All data and statistical analyses were implemented using R v4.2.2 (tidyverse) (Team 2021), Python (v3.8), or Microsoft Excel. Visualization was performed using R (ggplot2, scales, patchwork), Python (seaborn), and Microsoft PowerPoint. Data and scripts are freely available at https://github.com/NCI-CGR/HPV_low_VAF_SNV_prediction. VCFgenie is licensed under GNU General Public License v3.0 and is freely available at https://github.com/chasewnelson/VCFgenie.

Supplementary data

Supplementary data is available at Virus Evolution Journal online.

Funding

This research was funded by the intramural research program of the Division of Cancer Epidemiology and Genetics, National Cancer Institute, NIH. C.W.N. was supported by the NCI Research Participation Program administered by the Oak Ridge Institute for Science and Education (ORISE) through an interagency agreement between the U.S. Department of Energy (DOE) and the National Institute of Health (NIH).
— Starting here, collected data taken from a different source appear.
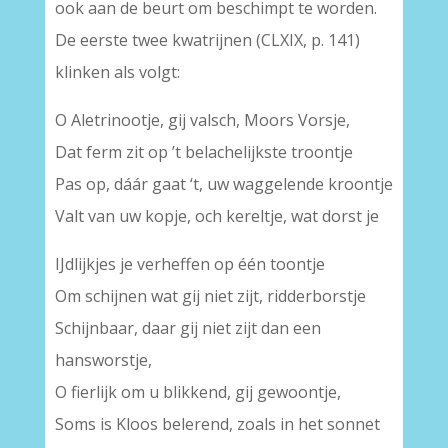
ook aan de beurt om beschimpt te worden.
De eerste twee kwatrijnen (CLXIX, p. 141)
klinken als volgt:
O Aletrinootje, gij valsch, Moors Vorsje,
Dat ferm zit op ’t belachelijkste troontje
Pas op, dáár gaat ‘t, uw waggelende kroontje
Valt van uw kopje, och kereltje, wat dorst je
IJdlijkjes je verheffen op één toontje
Om schijnen wat gij niet zijt, ridderborstje
Schijnbaar, daar gij niet zijt dan een
hansworstje,
O fierlijk om u blikkend, gij gewoontje,
Soms is Kloos belerend, zoals in het sonnet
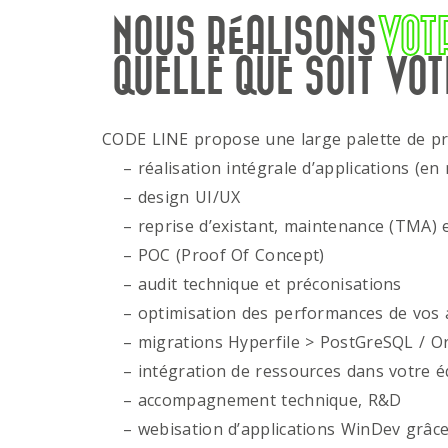
NOUS RÉALISONS
VOT
QUELLE QUE SOIT VOT
CODE LINE propose une large palette de p
– réalisation intégrale d’applications (en 
– design UI/UX
– reprise d’existant, maintenance (TMA) e
– POC (Proof Of Concept)
– audit technique et préconisations
– optimisation des performances de vos ap
– migrations Hyperfile > PostGreSQL / Or
– intégration de ressources dans votre é
– accompagnement technique, R&D
– webisation d’applications WinDev grâce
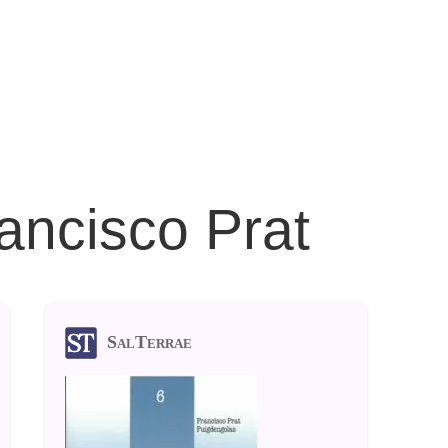
ancisco Prat
SalTerrae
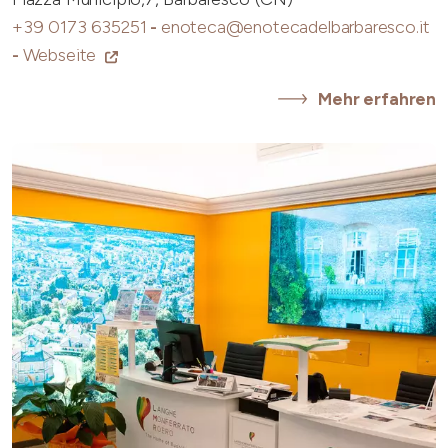
+39 0173 635251
-
enoteca@enotecadelbarbaresco.it
-
Webseite
Mehr erfahren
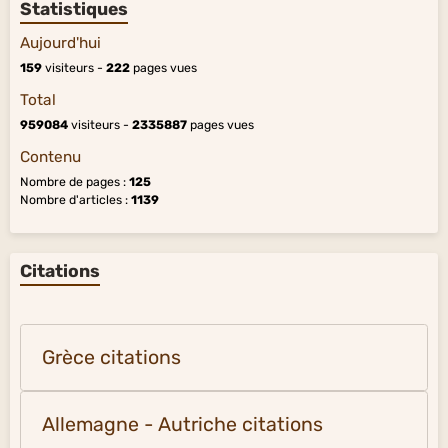
Statistiques
Aujourd'hui
159
visiteurs -
222
pages vues
Total
959084
visiteurs -
2335887
pages vues
Contenu
Nombre de pages :
125
Nombre d'articles :
1139
Citations
Grèce citations
Allemagne - Autriche citations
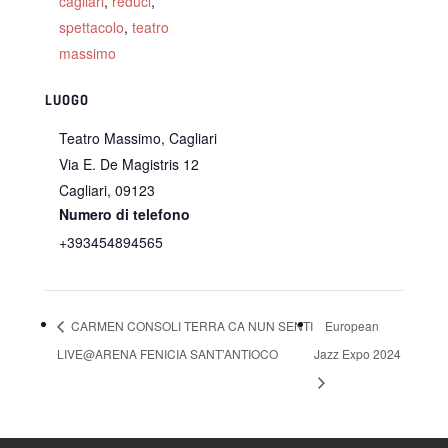
cagliari
,
reduci
,
spettacolo
,
teatro
massimo
LUOGO
Teatro Massimo, Cagliari
Via E. De Magistris 12
Cagliari
,
09123
Numero di telefono
+393454894565
CARMEN CONSOLI TERRA CA NUN SENTI
European
LIVE@ARENA FENICIA SANT’ANTIOCO
Jazz Expo 2024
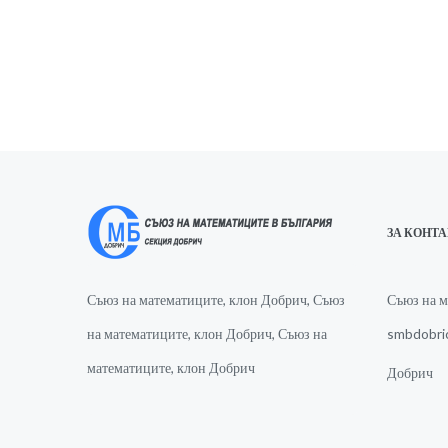
ЗА КОНТ
Съюз на математиците, клон Добрич, Съюз
Съюз на м
на математиците, клон Добрич, Съюз на
smbdobri
математиците, клон Добрич
Добрич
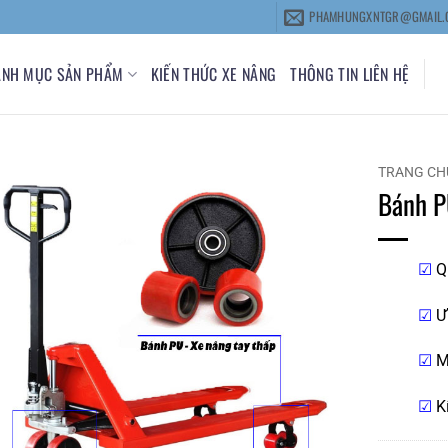
PHAMHUNGXNTGR@GMAIL.
ANH MỤC SẢN PHẨM
KIẾN THỨC XE NÂNG
THÔNG TIN LIÊN HỆ
TRANG CH
Bánh P
☑
Qu
☑
Ư
☑
Mô
☑
Kí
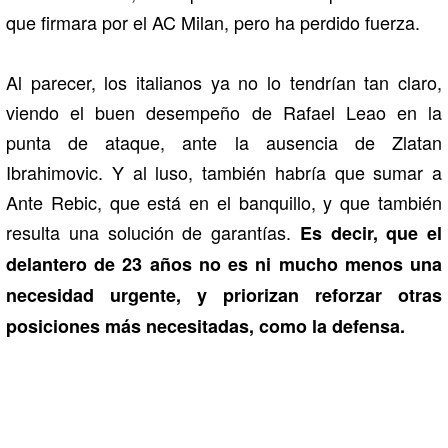
que firmara por el AC Milan, pero ha perdido fuerza.
Al parecer, los italianos ya no lo tendrían tan claro,
viendo el buen desempeño de Rafael Leao en la
punta de ataque, ante la ausencia de Zlatan
Ibrahimovic. Y al luso, también habría que sumar a
Ante Rebic, que está en el banquillo, y que también
resulta una solución de garantías.
Es decir, que el
delantero de 23 años no es ni mucho menos una
necesidad urgente, y priorizan reforzar otras
posiciones más necesitadas, como la defensa.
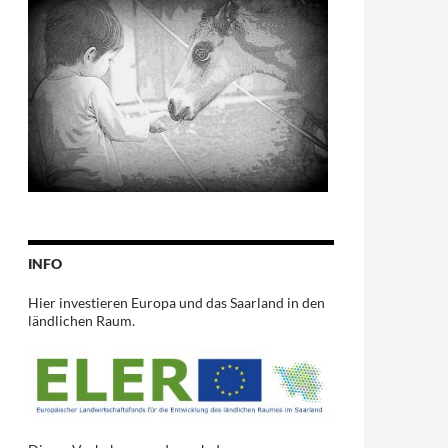
INFO
Hier investieren Europa und das Saarland in den
ländlichen Raum.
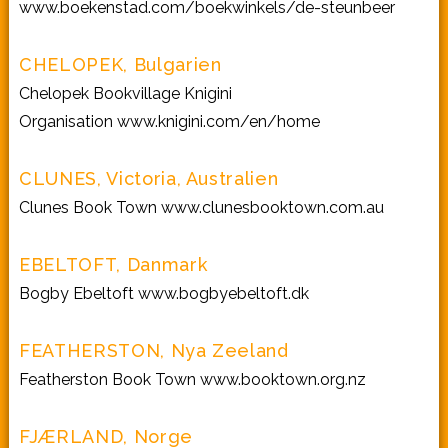
www.boekenstad.com/boekwinkels/de-steunbeer
CHELOPEK, Bulgarien
Chelopek Bookvillage Knigini
Organisation
www.knigini.com/en/home
CLUNES, Victoria, Australien
Clunes Book Town
www.clunesbooktown.com.au
EBELTOFT, Danmark
Bogby Ebeltoft
www.bogbyebeltoft.dk
FEATHERSTON, Nya Zeeland
Featherston Book Town
www.booktown.org.nz
FJÆRLAND, Norge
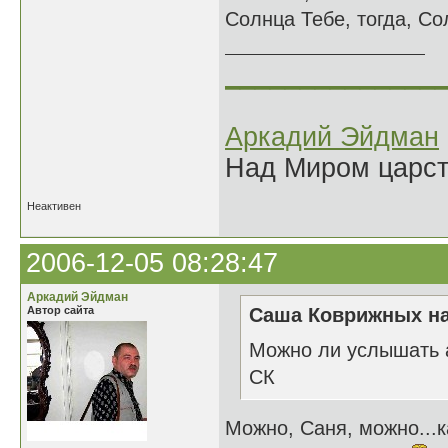
Солнца Тебе, тогда, Со
______________
Аркадий Эйдман
Над Миром царс
Неактивен
2006-12-05 08:28:47
Аркадий Эйдман
Автор сайта
Саша Коврижных на
Можно ли услышать 
СК
Можно, Саня, можно...к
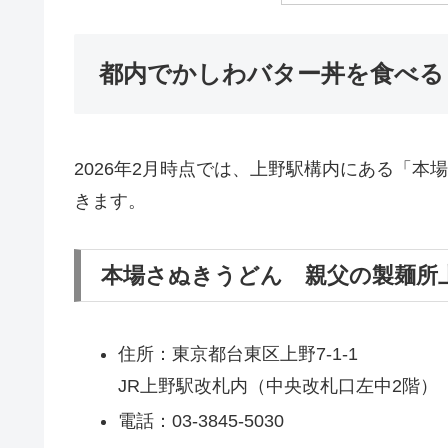
都内でかしわバター丼を食べる
2026年2月時点では、上野駅構内にある「
きます。
本場さぬきうどん 親父の製麺所
住所：東京都台東区上野7-1-1
JR上野駅改札内（中央改札口左中2階）
電話：03-3845-5030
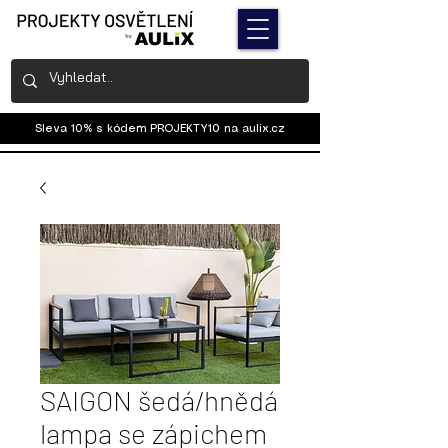
Sleva 10% s kódem PROJEKTY10 na
aulix.cz
SAIGON šedá/hnědá
lampa se zápichem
ORISE is managed by ORAU under DOE contract number DESC0014664. The content of this publication does not necessarily reflect the views or policies of the Department of Health and Human Services, nor does it mention that trade names, commercial products, or organizations imply endorsement by the U.S. Government. All opinions expressed in this paper are the authors’ and do not necessarily reflect the policies and views of NIH, NCBI, DOE, or ORAU/ORISE.

Conflict of interest:

The authors declare no conflicts of interest. Maisa Pinheiro is currently an employee of GlaxoSmithKline (GSK) (Rockville, Maryland) but completed all work associated with this project while employed at the NCI.